### [Work instructions]
Once the pictures are set aside, reproduce the entries below exactly.
Start of Given entries
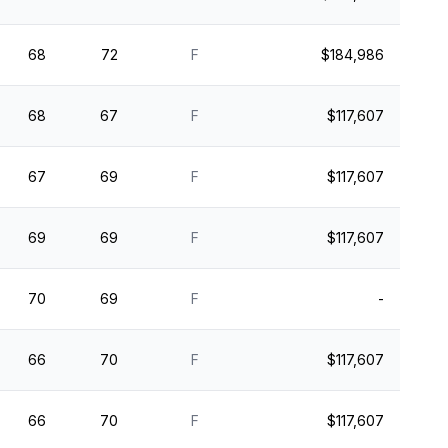
68
72
F
$184,986
68
67
F
$117,607
67
69
F
$117,607
69
69
F
$117,607
70
69
F
-
66
70
F
$117,607
66
70
F
$117,607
End of Given entries
### [Final answer]
68
72
F
$184,986
68
67
F
$117,607
67
69
F
$117,607
69
69
F
$117,607
70
69
F
-
66
70
F
$117,607
66
70
F
$117,607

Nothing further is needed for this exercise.